November 24, 1999 – September 3, 2000

One hundred and thirty years ago neither the bicycle nor the engine existed in the forms we are familiar with. In 1868 Louis Perreaux patented a design for a steam engine installed in the first commercially successful pedal bicycle; by 1894, the Hildebrand brothers and Alois Wolfmüller had patented a water-cooled, two-cylinder gasoline engine in a bicycle type frame, the first commercially produced motorcycle with an internal combustion engine.

The Art of the Motorcycle not only spans the century of motorcycle production that evolved from this moment, but the technological progress and cultural, sociological and economic factors that define and characterize the twentieth century. In addition to these, commerce, marketing and the expectations and desires of consumers are all manifested in the components and form of the motorcycle. The sheer number of available motorcycles-production models, factory-built specials, customized one-offs, side-cars and tricycles-is vast. To extract a narrative from the array of functions and dictates that motorcycles represent, the choices were refined to a group of singularly twentieth century defining elements, aesthetics, technological innovation, design excellence, and social impact.
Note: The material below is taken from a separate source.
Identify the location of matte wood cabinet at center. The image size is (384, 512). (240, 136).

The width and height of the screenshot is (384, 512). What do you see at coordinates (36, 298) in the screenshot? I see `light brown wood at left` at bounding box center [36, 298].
All of the motorcycles in the exhibition are a product of more than one of these criteria, some, like the BMW R32 or the Honda Super Cub, are a harmonious combination of all three.

One of the most significant steps forward in engine technology, as well as an example of the design aesthetic of its era, is the BMW R32. To look at this brilliant little design, the work of aeronautical designer, Max Friz, is to see the groundwork for the success of BMW motorcycles for the rest of this century. To this day, the mainstay of BMWs motorcycle range is the unburstable transverse flat twin ("Boxer") engine, first introduced in the R32 in 1923. In the BMW R32, all the ideals of the Bauhaus seem present and the style emerges effortlessly from its craftsman-like triangular lines. This is a machine that, sotto voce, asks in equal measure to be ridden and to be admired.

Subtlety is not the Indian Chief's most obvious suit. Big, brash and showy, it was the epitome of American motorcycling ideal. Although first designed in the 1920s, the Indian Chief came into its own in 1940 with the addition of its trademark fenders, deep and curvaceous. This was a bike for the fugitive spirit, for taking to the road and never turning back. Once on the road, it did its business handsomely, the enormous 74-cubic-inch engine capable of speeds close to 100 mph. The Indian Chief was one of the original luxury liners of American motorcycling and it established a cruiser aesthetic which is still being followed today, principally by its former archrival, Harley-Davidson.

"You meet the nicest people on a Honda." This was the iconic slogan which completely broke the mold of motorcycle marketing in the early 1960s and, just as deftly, broke Honda into the enormous American market. Things were never quite the same after that. But it was not an enormous muscle bike that spearheaded Honda's push into the West, but a diminutive, step-through 50cc motorcycle with an automatic clutch and cute red and cream styling. It was the kind of bike your mom wouldn't mind you riding; in fact, it was the kind of bike your mom could ride! The Honda C100 Super Cub, to give it its full title, was founder Soichiro Honda's brilliant little Trojan horse and paved the way for a complete revolution in motorcycle sales in the ensuing years. It's hard to believe now but, at the time, Honda 50s were laughed at. Twenty six and a half million Honda 50s later, no-one's laughing! (Read that again: 26.5 million Honda Super Cubs.) Except, perhaps, the designers at Honda, who allow themselves the wry smile in recognition of Soichiro Honda's audacity in thinking that he could change the world. Truth is, he could and did.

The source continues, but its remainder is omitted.